Divergent Design Competence in the RPG Maker Community: GLS Presentation

I am thrilled to be back in Madison, if only for a few days, for the Games Learning and Society conference. Now in it’s 6th year, it is very cool to see how much the conference has grown and matured since I worked on the first two years of the conferences organizing committee. This year I am excited to be presenting a poster on some of my RPG research. Along with presenting my poster in person I wanted to put it up to share with everyone who isn’t at the conference.

I have included the brief text from my poster here too.

Abstract:
The RPG Maker VX Community site provides its more than 40,000 members a space to collaboratively critique and design PC role-playing games. This poster presents preliminary results from a qualitative study of this community. Analysis of interviews and discussions on the RPG Maker site, combined with information gathered through a survey suggest that the RPG Maker Community is scaffolding young game enthusiasts into a deeper understanding of game design and allied digital art perspectives. The study proposes a model for how members join, advance, and develop new literacy competencies through participation in the community.

Conceptual Context:
Online affinity communities are increasingly being explored as places where young people are acquiring new literacies (Gee, 2004). Through extensive ethnographic fieldwork Ito and others (2010) found young people “geeking out” in web based affinity communities where individuals are “learning to navigate esoteric domains of knowledge and practice and participating in communities that traffic in these forms of expertise” (p. 28). Studies of Flickr (Davies, 2006), fan fiction sites (Black, 2005), and Civilization fan-sites (Squire & giovanetto 2008; Owens 2010) support the idea that young people are acquiring critical new literacy skills in these communities.

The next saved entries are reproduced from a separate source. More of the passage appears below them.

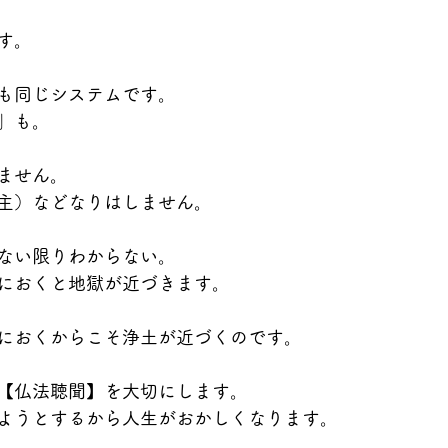
す。
も同じシステムです。
」も。
ません。
主）などなりはしません。
ない限りわからない。
におくと地獄が近づきます。
におくからこそ浄土が近づくのです。
【仏法聴聞】を大切にします。
ようとするから人生がおかしくなります。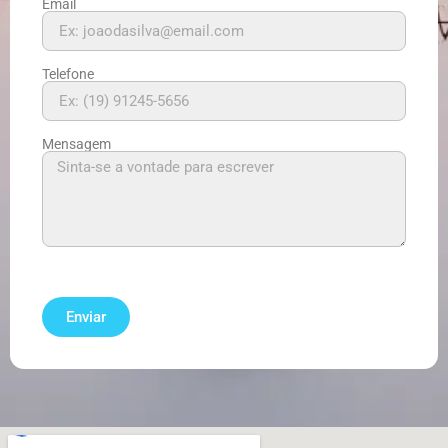
Email
Telefone
Mensagem
Enviar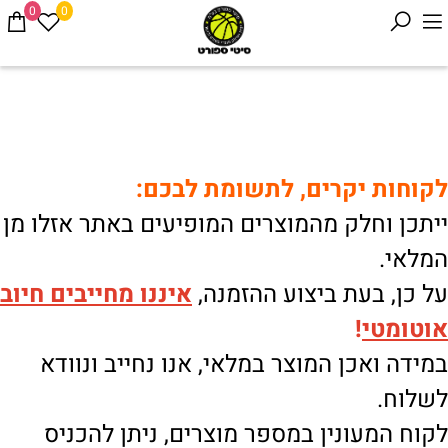
0
0
לקוחות יקרים, לתשומת לבכם:
ייתכן וחלק מהמוצרים המופיעים באתר אזלו מן
המלאי.
על כן, בעת ביצוע ההזמנה,
איננו
מחייבים חיוב
אוטומטי
!
במידה ואכן המוצר במלאי, אנו נחייב ונוודא
לשלוח.
לקוח המעונין במספר מוצרים, ניתן להכניס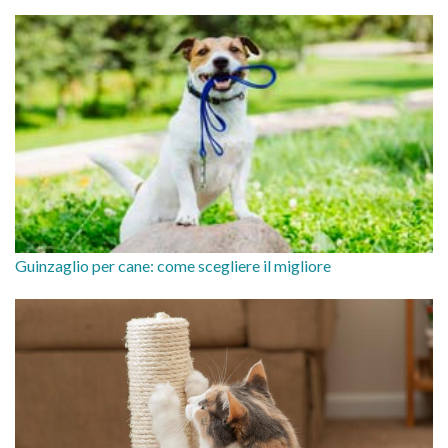
Guinzaglio per cane: come scegliere il migliore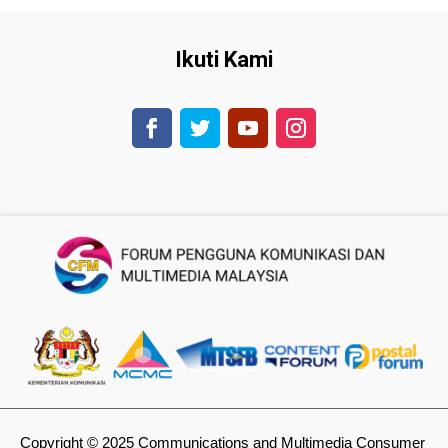
Ikuti Kami
Copyright © 2025 Communications and Multimedia Consumer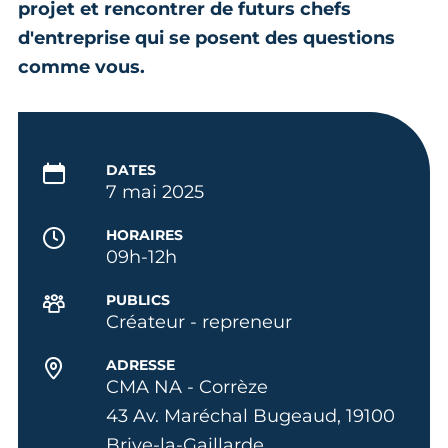
projet et rencontrer de futurs chefs
d'entreprise qui se posent des questions
comme vous.
DATES
7 mai 2025
HORAIRES
09h-12h
PUBLICS
Créateur - repreneur
ADRESSE
CMA NA - Corrèze
43 Av. Maréchal Bugeaud, 19100
Brive-la-Gaillarde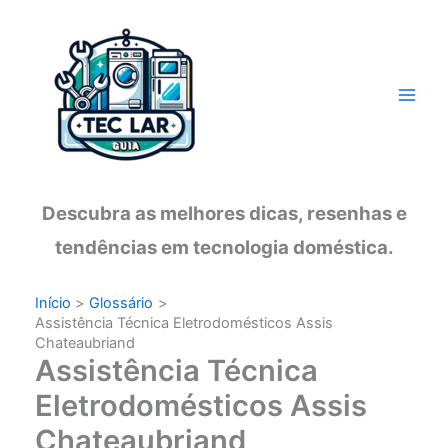
Ir
para
o
conteúdo
Descubra as melhores dicas, resenhas e
tendências em tecnologia doméstica.
Início
Glossário
Assistência Técnica Eletrodomésticos Assis
Chateaubriand
Assistência Técnica
Eletrodomésticos Assis
Chateaubriand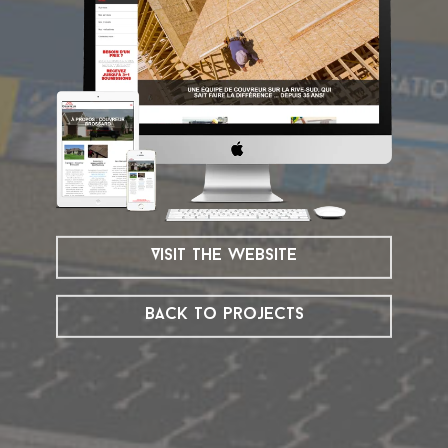
Visit the website
Back to projects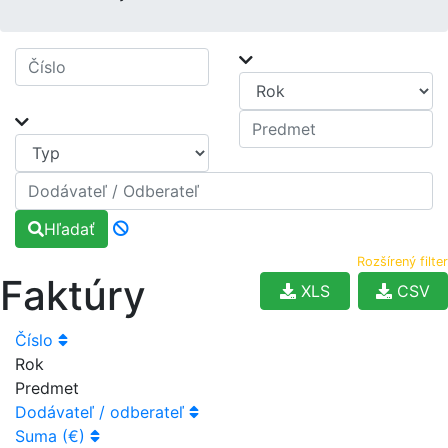
Hľadať
Rozšírený filter
Faktúry
XLS
CSV
Číslo
Rok
Predmet
Dodávateľ / odberateľ
Suma (€)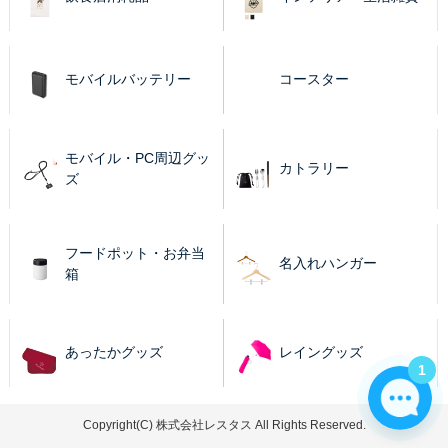
モバイルバッテリー
コースター
モバイル・PC周辺グッ
カトラリー
ズ
フードポット・お弁当
名入れハンガー
箱
あったかグッズ
レイングッズ
1
Copyright(C) 株式会社レスタス All Rights Reserved.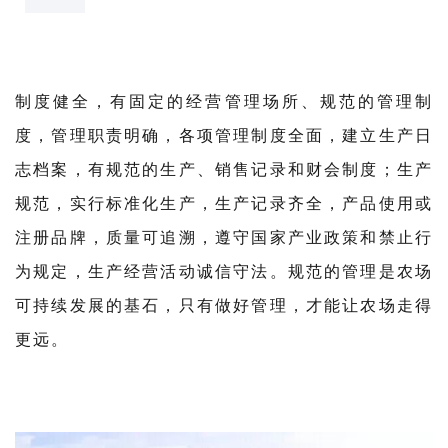
制度健全，有固定的经营管理场所、规范的管理制
度，管理职责明确，各项管理制度全面，建立生产日
志档案，有规范的生产、销售记录和财会制度；生产
规范，实行标准化生产，生产记录齐全，产品使用或
注册品牌，质量可追溯，遵守国家产业政策和禁止行
为规定，生产经营活动诚信守法。规范的管理是农场
可持续发展的基石，只有做好管理，才能让农场走得
更远。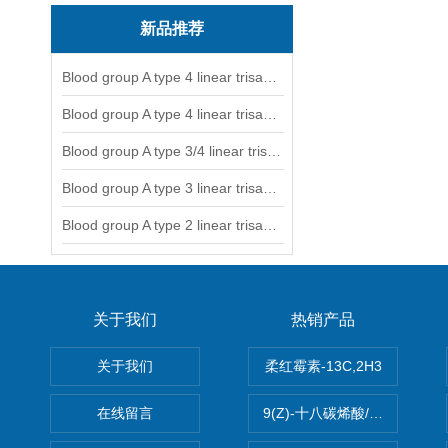
新品推荐
Blood group A type 4 linear trisaccharide-NGL
Blood group A type 4 linear trisaccharide-NGL2
Blood group A type 3/4 linear trisaccharide
Blood group A type 3 linear trisaccharide-NGL
Blood group A type 2 linear trisaccharide-NGL
关于我们
热销产品
关于我们
柔红霉素-13C,2H3
在线留言
9(Z)-十八碳烯酸/油酸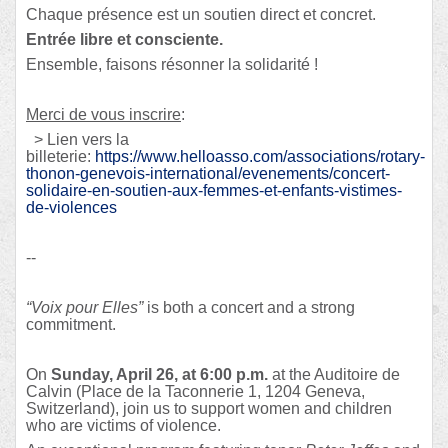
Chaque présence est un soutien direct et concret.
Entrée libre et consciente.
Ensemble, faisons résonner la solidarité !
Merci de vous inscrire
:
> Lien vers la
billeterie:
https://www.helloasso.com/associations/rotary-
thonon-genevois-international/evenements/concert-
solidaire-en-soutien-aux-femmes-et-enfants-vistimes-
de-violences
--
“Voix pour Elles”
is both a concert and a strong
commitment.
On
Sunday, April 26, at 6:00 p.m.
at the Auditoire de
Calvin (Place de la Taconnerie 1, 1204 Geneva,
Switzerland), join us to support women and children
who are victims of violence.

The communal and cooperative nature of these informal learning communities suggests that they be understood as communities of practice (Lave & Wenger 1991). Community members develop competence and refine their skills toward mastery through interaction and engagement, and encouragement from expert community members. The RPG Maker community offers a space to further examine these kinds of interest and affinity driven spaces.

Research Design:
This poster presents part of a larger multi-method study of the RPG Maker Community. The larger study uses a randomized survey of participants to chart general demographic information and involvement in the community, in-depth interviews with a purposeful sample of ten community members to document participant reactions and understanding, and analysis of forum discussions and rules posted on the community site to examine the actual interactions of community participants. This poster reports preliminary results from these three data sets, focusing primarily on articulating a model of community engagement and the competencies community members develop.

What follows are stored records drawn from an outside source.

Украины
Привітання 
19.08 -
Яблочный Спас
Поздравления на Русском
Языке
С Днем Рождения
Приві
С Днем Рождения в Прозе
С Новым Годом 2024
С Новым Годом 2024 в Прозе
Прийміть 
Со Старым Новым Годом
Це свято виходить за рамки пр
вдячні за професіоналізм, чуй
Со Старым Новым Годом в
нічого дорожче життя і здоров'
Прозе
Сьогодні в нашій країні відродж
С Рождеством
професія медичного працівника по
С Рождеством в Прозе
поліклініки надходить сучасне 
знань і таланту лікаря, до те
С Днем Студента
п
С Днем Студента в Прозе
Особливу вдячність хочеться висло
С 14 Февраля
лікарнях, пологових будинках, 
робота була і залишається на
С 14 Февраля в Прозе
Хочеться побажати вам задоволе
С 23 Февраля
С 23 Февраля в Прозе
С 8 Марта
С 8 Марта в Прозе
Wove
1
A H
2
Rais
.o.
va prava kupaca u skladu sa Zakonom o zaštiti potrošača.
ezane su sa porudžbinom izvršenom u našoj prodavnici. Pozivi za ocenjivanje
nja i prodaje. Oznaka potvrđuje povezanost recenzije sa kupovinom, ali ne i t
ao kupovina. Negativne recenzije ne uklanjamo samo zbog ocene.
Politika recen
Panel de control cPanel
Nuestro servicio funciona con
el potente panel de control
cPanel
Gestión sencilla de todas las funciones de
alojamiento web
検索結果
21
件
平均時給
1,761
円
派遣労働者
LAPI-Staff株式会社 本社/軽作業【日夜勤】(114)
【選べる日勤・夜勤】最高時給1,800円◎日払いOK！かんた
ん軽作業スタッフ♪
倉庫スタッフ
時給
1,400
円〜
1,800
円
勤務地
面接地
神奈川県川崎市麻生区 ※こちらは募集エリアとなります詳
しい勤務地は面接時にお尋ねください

Model of Individual Community Engagement and Competence Development:


Snippets from Interviews:
The poster format does not really provide an extensive space to analyze data, but I did want to give a sense of the kind of materials I have been working with to develop this model. In the future I will do some more in depth analysis of these kinds of materials. With that said, this does provide a flavor for the kinds of data I am drawing on.

Conclusions:
Analysis of the interviews and discussions on the RPG Maker site, combined with information gathered through a survey suggest that the RPG Maker Community is scaffolding game enthusiasts into a deeper understanding of game design and art and allied art and design perspectives. This work supports the following theory for engagement in the community. Members join to gain access to the resources, character sprites, maps, scripts, and other artwork. Some then engage in a cycle of critical dialog with other community members. The evidence suggests that those who persist in engaging in this dialog develop a range of critical competencies 21st century skills and new literacies in art and design.

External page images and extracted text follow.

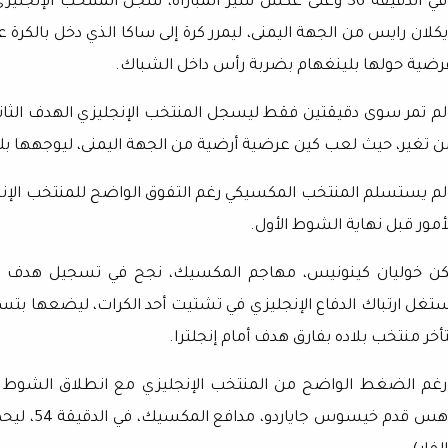
وفي الدقيقة 36 وعلى عكس سير المباراة، سجل المنتخب ا
يكلان رايس من الجهة اليمنى، ليمرر كرة إلى ساكا الذي دخل بالكرة
رضية حولها بلينغهام بضربة رأس داخل الشباك.
لم تمر سوى دقيقتين فقط ليسجل المنتخب الإنجليزي الهدف الثا
ن تغير، حيث لعب كين عرضية أرضية من الجهة اليمنى، ليوجهها بل
لم يستسلم المنتخب المكسيكي رغم التفوق الواضح للمنتخب الإنجل
لأمور قبل نهاية الشوط الأول.
ستغل ارتباك الدفاع الإنجليزي في تشتيت أحد الكرات، ليضعها بتسد
أخر منتخب بلاده بفارق هدف أمام إنجلترا.
رغم الضغط الواضح من المنتخب الإنجليزي مع انطلاق الشوط الث
دهس قدم خي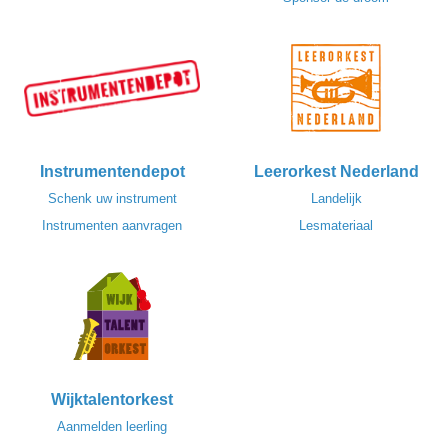
Instrumentendepot
Leerorkest Nederland
Schenk uw instrument
Landelijk
Instrumenten aanvragen
Lesmateriaal
Wijktalentorkest
Aanmelden leerling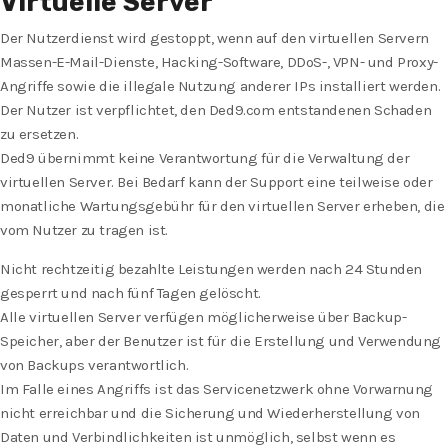
Virtuelle Server
Der Nutzerdienst wird gestoppt, wenn auf den virtuellen Servern
Massen-E-Mail-Dienste, Hacking-Software, DDoS-, VPN- und Proxy-
Angriffe sowie die illegale Nutzung anderer IPs installiert werden.
Der Nutzer ist verpflichtet, den Ded9.com entstandenen Schaden
zu ersetzen.
Ded9 übernimmt keine Verantwortung für die Verwaltung der
virtuellen Server. Bei Bedarf kann der Support eine teilweise oder
monatliche Wartungsgebühr für den virtuellen Server erheben, die
vom Nutzer zu tragen ist.
Nicht rechtzeitig bezahlte Leistungen werden nach 24 Stunden
gesperrt und nach fünf Tagen gelöscht.
Alle virtuellen Server verfügen möglicherweise über Backup-
Speicher, aber der Benutzer ist für die Erstellung und Verwendung
von Backups verantwortlich.
Im Falle eines Angriffs ist das Servicenetzwerk ohne Vorwarnung
nicht erreichbar und die Sicherung und Wiederherstellung von
Daten und Verbindlichkeiten ist unmöglich, selbst wenn es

So Who Are the RPG Makers? Preliminary Survey Results

I am excited to report that i have finished gathering data from my RPG Maker VX community survey and am well on the way toward finishing interviews with a subset of the respondents. For more information about this project see my previous post. At this point I thought I would share a cursory overview of some of the interesting preliminary survey findings. For those survey research junkies out there I should make clear that this survey is part of a qualitative research project. It was developed strictly as a means to gather descriptive data to provide a broader context for analyzing discussions on the site and interviews with community members. For details on the survey methods and response rates jump down to the last section of the post.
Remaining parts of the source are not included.